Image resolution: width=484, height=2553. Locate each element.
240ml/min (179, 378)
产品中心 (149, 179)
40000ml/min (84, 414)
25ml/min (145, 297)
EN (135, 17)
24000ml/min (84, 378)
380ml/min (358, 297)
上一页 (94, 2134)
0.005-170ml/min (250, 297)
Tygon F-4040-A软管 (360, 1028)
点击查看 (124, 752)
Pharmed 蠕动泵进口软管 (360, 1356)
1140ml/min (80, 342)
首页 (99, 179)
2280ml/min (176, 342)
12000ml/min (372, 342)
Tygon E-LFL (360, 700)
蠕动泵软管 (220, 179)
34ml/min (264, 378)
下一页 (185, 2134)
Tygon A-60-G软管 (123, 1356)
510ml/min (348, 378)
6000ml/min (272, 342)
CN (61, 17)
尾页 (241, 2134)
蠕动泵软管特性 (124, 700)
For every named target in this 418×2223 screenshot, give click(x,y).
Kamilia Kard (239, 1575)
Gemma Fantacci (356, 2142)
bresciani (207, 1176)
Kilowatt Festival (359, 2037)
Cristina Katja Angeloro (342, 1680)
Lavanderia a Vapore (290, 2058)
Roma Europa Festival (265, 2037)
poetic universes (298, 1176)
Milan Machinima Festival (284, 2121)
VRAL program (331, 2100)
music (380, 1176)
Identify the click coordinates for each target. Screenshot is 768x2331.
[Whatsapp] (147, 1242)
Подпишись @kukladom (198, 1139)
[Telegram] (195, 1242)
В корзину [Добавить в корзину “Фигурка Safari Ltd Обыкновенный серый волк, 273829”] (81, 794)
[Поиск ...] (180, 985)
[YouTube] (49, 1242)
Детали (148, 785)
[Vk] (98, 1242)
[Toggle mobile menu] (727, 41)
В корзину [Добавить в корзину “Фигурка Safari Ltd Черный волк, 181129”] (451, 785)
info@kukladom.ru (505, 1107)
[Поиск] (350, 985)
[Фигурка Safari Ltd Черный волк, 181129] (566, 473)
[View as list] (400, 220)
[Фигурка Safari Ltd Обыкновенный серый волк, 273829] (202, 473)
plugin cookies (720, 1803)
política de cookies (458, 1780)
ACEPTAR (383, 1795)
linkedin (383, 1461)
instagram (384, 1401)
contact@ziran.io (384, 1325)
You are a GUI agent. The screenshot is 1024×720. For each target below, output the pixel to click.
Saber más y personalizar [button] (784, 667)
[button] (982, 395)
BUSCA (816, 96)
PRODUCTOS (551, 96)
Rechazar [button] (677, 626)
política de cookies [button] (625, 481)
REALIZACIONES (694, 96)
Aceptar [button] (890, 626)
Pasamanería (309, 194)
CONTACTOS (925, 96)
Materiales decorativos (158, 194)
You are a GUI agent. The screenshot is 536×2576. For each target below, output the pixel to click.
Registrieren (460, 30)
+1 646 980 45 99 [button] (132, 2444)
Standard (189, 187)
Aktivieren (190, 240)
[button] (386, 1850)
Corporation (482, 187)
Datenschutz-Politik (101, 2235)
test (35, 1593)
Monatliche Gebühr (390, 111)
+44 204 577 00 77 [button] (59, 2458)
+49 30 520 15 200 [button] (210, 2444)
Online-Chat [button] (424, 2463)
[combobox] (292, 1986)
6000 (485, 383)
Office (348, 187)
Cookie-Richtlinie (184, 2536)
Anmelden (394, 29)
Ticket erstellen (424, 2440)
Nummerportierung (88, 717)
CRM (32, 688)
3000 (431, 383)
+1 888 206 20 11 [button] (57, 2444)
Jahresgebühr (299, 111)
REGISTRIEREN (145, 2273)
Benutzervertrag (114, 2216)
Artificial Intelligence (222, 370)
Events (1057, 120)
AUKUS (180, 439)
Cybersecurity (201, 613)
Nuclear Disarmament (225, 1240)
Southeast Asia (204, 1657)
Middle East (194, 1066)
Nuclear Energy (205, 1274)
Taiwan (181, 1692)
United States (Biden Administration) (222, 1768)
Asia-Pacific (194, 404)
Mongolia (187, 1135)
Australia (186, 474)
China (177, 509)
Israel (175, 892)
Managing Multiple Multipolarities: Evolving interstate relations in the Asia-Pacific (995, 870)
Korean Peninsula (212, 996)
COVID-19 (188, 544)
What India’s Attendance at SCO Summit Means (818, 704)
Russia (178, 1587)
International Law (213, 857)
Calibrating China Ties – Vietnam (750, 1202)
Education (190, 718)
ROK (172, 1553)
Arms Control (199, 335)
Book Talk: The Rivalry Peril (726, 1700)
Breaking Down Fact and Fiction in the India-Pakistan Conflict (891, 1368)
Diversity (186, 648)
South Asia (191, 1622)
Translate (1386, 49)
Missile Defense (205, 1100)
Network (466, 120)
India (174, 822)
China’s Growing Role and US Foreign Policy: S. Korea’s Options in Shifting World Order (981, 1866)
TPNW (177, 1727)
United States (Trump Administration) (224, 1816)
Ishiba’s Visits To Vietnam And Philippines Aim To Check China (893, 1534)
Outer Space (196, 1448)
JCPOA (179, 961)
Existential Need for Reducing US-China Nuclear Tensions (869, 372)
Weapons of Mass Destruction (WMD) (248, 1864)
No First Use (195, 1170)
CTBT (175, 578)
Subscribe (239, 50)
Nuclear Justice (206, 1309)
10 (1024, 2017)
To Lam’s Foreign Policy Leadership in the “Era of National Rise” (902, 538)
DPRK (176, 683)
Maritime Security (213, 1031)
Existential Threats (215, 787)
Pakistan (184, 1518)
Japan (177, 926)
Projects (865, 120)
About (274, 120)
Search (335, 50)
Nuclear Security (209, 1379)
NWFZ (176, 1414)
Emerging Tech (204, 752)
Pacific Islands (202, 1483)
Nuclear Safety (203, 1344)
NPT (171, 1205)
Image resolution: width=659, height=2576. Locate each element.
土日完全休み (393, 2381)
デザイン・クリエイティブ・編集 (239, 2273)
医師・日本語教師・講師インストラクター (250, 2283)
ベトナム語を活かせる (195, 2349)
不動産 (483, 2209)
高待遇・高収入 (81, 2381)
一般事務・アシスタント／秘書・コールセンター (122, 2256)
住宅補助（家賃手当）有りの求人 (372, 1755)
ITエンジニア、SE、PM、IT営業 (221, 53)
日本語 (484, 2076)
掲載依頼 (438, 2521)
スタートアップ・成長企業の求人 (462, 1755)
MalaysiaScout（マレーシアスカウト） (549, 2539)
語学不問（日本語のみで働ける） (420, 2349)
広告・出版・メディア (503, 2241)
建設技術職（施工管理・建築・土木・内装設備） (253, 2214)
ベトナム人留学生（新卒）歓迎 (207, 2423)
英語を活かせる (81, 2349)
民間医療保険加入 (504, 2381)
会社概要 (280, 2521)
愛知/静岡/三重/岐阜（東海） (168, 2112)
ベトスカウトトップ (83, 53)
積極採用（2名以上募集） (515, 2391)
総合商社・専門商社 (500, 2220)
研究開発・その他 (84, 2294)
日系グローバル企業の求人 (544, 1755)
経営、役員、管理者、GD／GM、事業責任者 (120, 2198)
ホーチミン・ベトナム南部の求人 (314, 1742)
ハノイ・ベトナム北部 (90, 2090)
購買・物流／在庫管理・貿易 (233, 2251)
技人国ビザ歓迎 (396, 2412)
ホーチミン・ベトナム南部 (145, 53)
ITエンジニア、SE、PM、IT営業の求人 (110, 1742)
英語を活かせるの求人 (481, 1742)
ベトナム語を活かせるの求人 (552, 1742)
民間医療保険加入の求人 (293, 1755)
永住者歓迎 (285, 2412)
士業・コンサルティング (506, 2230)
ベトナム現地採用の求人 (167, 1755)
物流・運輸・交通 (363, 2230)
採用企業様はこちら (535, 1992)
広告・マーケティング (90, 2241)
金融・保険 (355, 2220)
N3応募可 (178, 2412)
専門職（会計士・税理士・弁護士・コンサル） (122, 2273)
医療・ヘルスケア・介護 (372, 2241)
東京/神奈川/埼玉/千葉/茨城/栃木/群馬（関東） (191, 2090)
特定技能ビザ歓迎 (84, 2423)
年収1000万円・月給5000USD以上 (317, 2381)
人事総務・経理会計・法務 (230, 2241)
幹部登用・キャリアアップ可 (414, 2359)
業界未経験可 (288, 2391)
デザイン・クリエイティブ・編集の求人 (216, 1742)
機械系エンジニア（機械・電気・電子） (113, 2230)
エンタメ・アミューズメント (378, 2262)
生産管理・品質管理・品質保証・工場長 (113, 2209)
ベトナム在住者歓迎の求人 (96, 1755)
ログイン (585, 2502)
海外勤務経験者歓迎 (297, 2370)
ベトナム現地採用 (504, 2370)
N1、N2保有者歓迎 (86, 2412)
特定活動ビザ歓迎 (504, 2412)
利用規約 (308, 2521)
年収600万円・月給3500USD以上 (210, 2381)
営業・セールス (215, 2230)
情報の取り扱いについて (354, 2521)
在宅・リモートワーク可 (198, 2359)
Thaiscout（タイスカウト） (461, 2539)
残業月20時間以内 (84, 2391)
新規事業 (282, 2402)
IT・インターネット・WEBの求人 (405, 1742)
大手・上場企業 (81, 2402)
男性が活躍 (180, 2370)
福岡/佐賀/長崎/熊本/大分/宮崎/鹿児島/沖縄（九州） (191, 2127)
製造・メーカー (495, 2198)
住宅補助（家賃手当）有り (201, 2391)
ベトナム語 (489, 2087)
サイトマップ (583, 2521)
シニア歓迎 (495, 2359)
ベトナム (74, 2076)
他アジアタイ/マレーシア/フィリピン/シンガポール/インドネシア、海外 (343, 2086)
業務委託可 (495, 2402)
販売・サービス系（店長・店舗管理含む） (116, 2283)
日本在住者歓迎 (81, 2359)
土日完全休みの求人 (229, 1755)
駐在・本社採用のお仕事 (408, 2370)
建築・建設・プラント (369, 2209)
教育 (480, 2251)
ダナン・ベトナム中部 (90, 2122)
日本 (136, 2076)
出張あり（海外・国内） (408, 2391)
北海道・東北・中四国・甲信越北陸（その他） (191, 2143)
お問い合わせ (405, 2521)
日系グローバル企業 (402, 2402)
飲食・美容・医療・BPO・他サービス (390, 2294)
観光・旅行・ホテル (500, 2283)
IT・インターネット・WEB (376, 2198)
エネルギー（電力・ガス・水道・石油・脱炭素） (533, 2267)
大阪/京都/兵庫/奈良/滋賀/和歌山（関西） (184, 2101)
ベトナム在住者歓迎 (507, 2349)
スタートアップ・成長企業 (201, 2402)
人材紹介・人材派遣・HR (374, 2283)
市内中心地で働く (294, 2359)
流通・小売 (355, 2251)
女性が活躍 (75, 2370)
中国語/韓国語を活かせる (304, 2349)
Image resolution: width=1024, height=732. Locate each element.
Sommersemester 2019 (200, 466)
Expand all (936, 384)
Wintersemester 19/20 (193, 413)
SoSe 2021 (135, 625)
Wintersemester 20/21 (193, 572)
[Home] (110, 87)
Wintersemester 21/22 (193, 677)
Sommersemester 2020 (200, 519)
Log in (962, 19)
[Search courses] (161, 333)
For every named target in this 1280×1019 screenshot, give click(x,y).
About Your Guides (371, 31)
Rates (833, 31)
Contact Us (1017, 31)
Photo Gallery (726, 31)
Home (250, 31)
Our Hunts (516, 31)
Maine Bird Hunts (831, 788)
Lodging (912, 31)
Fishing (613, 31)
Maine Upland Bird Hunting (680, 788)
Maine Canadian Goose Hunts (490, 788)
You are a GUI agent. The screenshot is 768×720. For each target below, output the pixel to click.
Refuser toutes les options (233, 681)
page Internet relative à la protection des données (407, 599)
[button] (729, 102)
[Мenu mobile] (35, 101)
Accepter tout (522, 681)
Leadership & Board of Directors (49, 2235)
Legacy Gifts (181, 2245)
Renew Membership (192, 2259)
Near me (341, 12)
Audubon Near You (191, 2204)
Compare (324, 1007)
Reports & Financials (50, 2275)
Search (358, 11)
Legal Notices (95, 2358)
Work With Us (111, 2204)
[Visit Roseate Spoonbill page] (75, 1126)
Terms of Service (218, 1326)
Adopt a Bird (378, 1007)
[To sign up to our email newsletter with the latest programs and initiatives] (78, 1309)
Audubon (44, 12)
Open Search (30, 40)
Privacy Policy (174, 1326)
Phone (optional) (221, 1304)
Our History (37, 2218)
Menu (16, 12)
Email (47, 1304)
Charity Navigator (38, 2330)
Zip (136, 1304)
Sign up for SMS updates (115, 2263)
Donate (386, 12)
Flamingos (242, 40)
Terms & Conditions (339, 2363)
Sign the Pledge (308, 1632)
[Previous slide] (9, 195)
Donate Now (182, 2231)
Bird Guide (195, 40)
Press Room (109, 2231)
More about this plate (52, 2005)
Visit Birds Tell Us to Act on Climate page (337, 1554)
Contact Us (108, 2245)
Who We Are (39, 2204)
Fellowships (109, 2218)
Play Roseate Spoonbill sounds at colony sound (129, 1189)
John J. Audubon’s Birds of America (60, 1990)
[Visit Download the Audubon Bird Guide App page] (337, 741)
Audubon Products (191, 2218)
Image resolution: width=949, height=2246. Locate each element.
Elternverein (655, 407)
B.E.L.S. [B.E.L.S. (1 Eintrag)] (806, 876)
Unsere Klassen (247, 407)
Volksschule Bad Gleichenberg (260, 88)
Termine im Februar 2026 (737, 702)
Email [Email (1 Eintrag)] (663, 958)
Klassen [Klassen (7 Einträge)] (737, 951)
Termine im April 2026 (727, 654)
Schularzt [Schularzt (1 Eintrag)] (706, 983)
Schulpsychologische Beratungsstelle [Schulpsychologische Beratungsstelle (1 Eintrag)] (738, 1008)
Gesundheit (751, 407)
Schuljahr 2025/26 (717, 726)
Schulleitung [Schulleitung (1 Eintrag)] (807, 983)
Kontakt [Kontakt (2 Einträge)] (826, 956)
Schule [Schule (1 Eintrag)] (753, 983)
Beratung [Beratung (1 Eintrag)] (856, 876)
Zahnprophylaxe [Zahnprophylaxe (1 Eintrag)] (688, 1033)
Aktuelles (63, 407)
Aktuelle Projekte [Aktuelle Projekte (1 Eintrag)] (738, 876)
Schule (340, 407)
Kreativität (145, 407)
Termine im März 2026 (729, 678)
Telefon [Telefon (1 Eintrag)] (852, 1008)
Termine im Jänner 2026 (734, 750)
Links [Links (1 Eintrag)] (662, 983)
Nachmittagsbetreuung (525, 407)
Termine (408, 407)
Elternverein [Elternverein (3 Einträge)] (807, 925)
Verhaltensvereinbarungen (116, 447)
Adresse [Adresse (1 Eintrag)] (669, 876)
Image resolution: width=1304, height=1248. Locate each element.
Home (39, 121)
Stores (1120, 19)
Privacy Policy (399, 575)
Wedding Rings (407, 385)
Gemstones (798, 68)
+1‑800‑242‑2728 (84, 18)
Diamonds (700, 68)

────────────────

# REQUIRED ACTION:
Output the material above exactly, but only from the line that carries "Leadership & Board of Directors (49, 2235)" through the line that carries "More about this plate (52, 2005)".

# ANSWER BOX:
Leadership & Board of Directors (49, 2235)
Legacy Gifts (181, 2245)
Renew Membership (192, 2259)
Near me (341, 12)
Audubon Near You (191, 2204)
Compare (324, 1007)
Reports & Financials (50, 2275)
Search (358, 11)
Legal Notices (95, 2358)
Work With Us (111, 2204)
[Visit Roseate Spoonbill page] (75, 1126)
Terms of Service (218, 1326)
Adopt a Bird (378, 1007)
[To sign up to our email newsletter with the latest programs and initiatives] (78, 1309)
Audubon (44, 12)
Open Search (30, 40)
Privacy Policy (174, 1326)
Phone (optional) (221, 1304)
Our History (37, 2218)
Menu (16, 12)
Email (47, 1304)
Charity Navigator (38, 2330)
Zip (136, 1304)
Sign up for SMS updates (115, 2263)
Donate (386, 12)
Flamingos (242, 40)
Terms & Conditions (339, 2363)
Sign the Pledge (308, 1632)
[Previous slide] (9, 195)
Donate Now (182, 2231)
Bird Guide (195, 40)
Press Room (109, 2231)
More about this plate (52, 2005)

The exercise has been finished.